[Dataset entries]
Start of Block
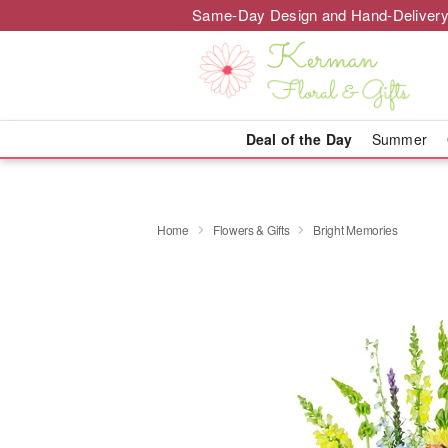
Same-Day Design and Hand-Delivery
Deal of the Day
Summer
Home
Flowers & Gifts
Bright Memories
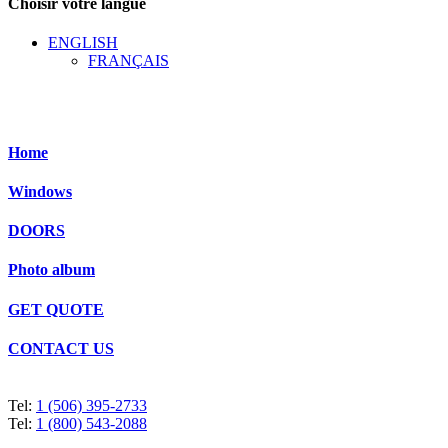
Choisir votre langue
ENGLISH
FRANÇAIS
Home
Windows
DOORS
Photo album
GET QUOTE
CONTACT US
Tel:
1 (506) 395-2733
Tel:
1 (800) 543-2088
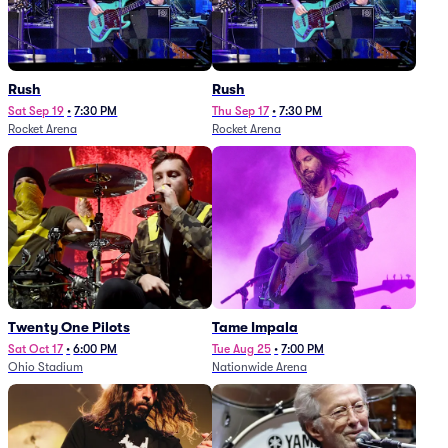
Rush
Rush
Sat Sep 19
•
7:30 PM
Thu Sep 17
•
7:30 PM
Rocket Arena
Rocket Arena
Twenty One Pilots
Tame Impala
Sat Oct 17
•
6:00 PM
Tue Aug 25
•
7:00 PM
Ohio Stadium
Nationwide Arena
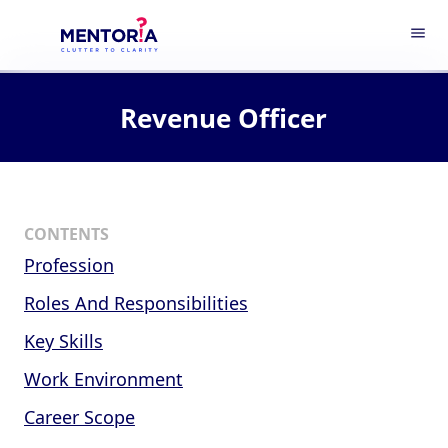
menu
Revenue Officer
CONTENTS
Profession
Roles And Responsibilities
Key Skills
Work Environment
Career Scope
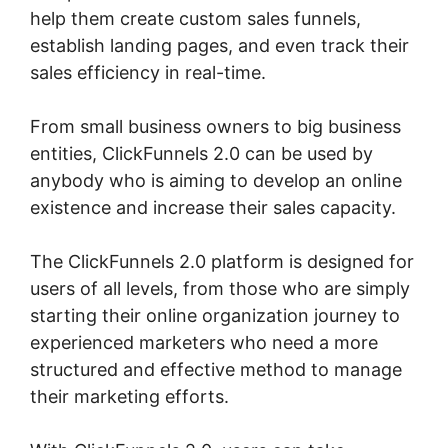
help them create custom sales funnels,
establish landing pages, and even track their
sales efficiency in real-time.
From small business owners to big business
entities, ClickFunnels 2.0 can be used by
anybody who is aiming to develop an online
existence and increase their sales capacity.
The ClickFunnels 2.0 platform is designed for
users of all levels, from those who are simply
starting their online organization journey to
experienced marketers who need a more
structured and effective method to manage
their marketing efforts.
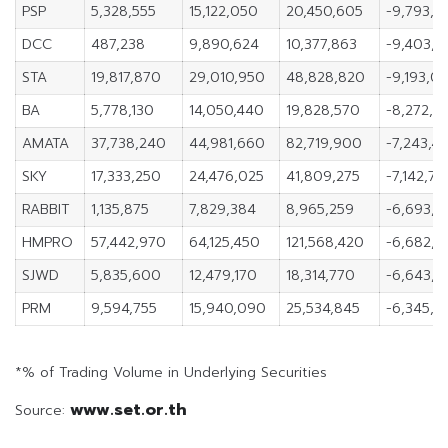
PSP
5,328,555
15,122,050
20,450,605
-9,793,4
DCC
487,238
9,890,624
10,377,863
-9,403,3
STA
19,817,870
29,010,950
48,828,820
-9,193,0
BA
5,778,130
14,050,440
19,828,570
-8,272,3
AMATA
37,738,240
44,981,660
82,719,900
-7,243,4
SKY
17,333,250
24,476,025
41,809,275
-7,142,77
RABBIT
1,135,875
7,829,384
8,965,259
-6,693,5
HMPRO
57,442,970
64,125,450
121,568,420
-6,682,4
SJWD
5,835,600
12,479,170
18,314,770
-6,643,5
PRM
9,594,755
15,940,090
25,534,845
-6,345,3
*% of Trading Volume in Underlying Securities
www.set.or.th
Source:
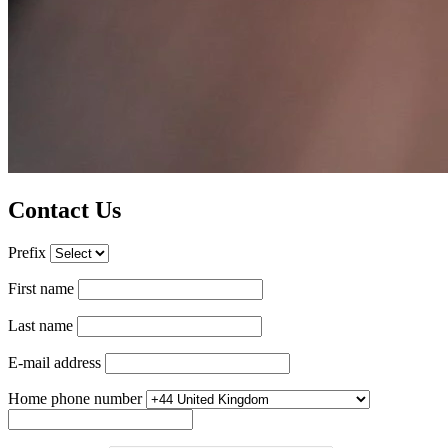
Contact Us
Prefix
First name
Last name
E-mail address
Home phone number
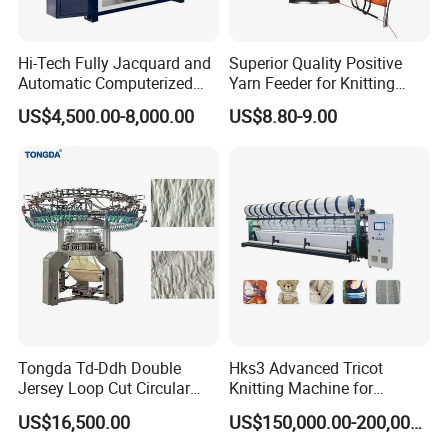
A: 1 year warranty for the International standard. We are work
online 24 hours. If you have any questions about our machine you
Hi-Tech Fully Jacquard and
Superior Quality Positive
can contact us.
Automatic Computerized
Yarn Feeder for Knitting
Flat Knitting Machine
Circular Machine Parts
US$4,500.00-8,000.00
US$8.80-9.00
(8) Q: One-stop Service:
A: We have R&D department including more than 100 engineers
which are improving and enlarging our supply range.
(9) Q: Certification?
A: TONGDA is an ISO9001, ISO14001, and ISO13485 company.
The products are designed to meet the technical standards of 3C
and CE. All the products are certified by the Industry
Administration Authority. TONGDA will continue to strive to be a
stronger leader in the global market of Cotton machinery and
Tongda Td-Ddh Double
Hks3 Advanced Tricot
Spinning machinery.
Jersey Loop Cut Circular
Knitting Machine for
Knitting Machine
Versatile Fabrics
US$16,500.00
US$150,000.00-200,000.00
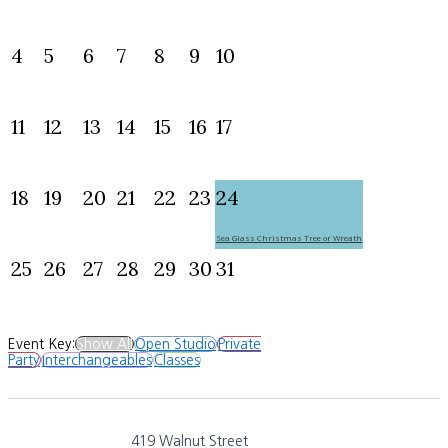
4
5
6
7
8
9
10
11
12
13
14
15
16
17
18
19
20
21
22
23
24
Sea Glass Christmas Tree or Wreath
25
26
27
28
29
30
31
Event Key:
Show All
Open Studio
Private
Party
Interchangeables
Classes
419 Walnut Street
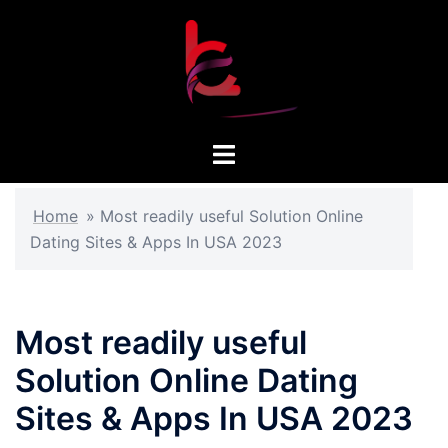
Skip
to
content
Toggle
menu
Home
»
Most readily useful Solution Online
Dating Sites & Apps In USA 2023
Most readily useful
Solution Online Dating
Sites & Apps In USA 2023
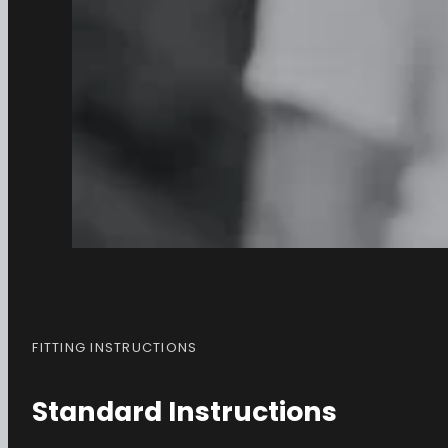
FITTING INSTRUCTIONS
Standard Instructions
End of Block
_WHAT THE TASK ASKS:_
Which lines in the records above contain the string "machinery"? Copy each one.

_WRITTEN ANSWER:_
stronger leader in the global market of Cotton machinery and
Spinning machinery.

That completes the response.